A Study on ReLU and Softmax in Transformer
This work addresses performance bottlenecks in Transformers for long sequences, offering an incremental improvement by replacing Softmax with ReLU in specific components.
The paper tackles the problem of Transformer architectures using different activation functions (ReLU and Softmax) in feed-forward networks and key-value memories, showing they become equivalent with an additional layer normalization on Softmax and that ReLU outperforms Softmax when value slots are large. It proposes ReLUFormer, a full ReLU architecture that improves over baseline Transformers on long sequence tasks like document translation.

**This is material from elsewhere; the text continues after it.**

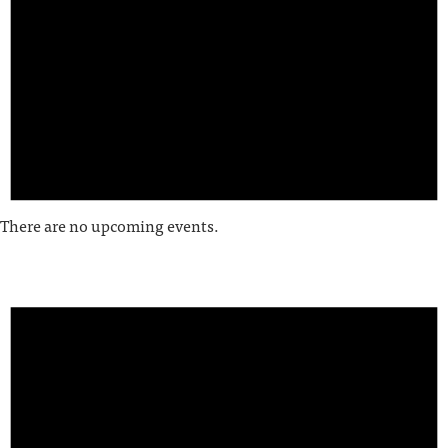
There are no upcoming events.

The Transformer architecture consists of self-attention and feed-forward networks (FFNs) which can be viewed as key-value memories according to previous works. However, FFN and traditional memory utilize different activation functions (i.e., ReLU and Softmax respectively), which makes them not equivalent. In this paper, we first rebuild the connections between FFN and key-value memory by conducting extensive studies on ReLU and Softmax, and find they are equivalent when adding an additional layer normalization module on Softmax. In addition, ReLU outperforms Softmax on both FFN and key-value memory when the number of value slots is large. We analyze the reasons and then explore this good property of ReLU on the self-attention network where the original Softmax activation performs poorly on long input sequences. We then propose a full ReLU architecture named ReLUFormer which performs better than the baseline Transformer on long sequence tasks such as document translation. This paper sheds light on the following points: 1) Softmax and ReLU use different normalization methods over elements which lead to different variances of results, and ReLU is good at dealing with a large number of key-value slots; 2) FFN and key-value memory are equivalent, and thus the Transformer can be viewed as a memory network where FFNs and self-attention networks are both key-value memories.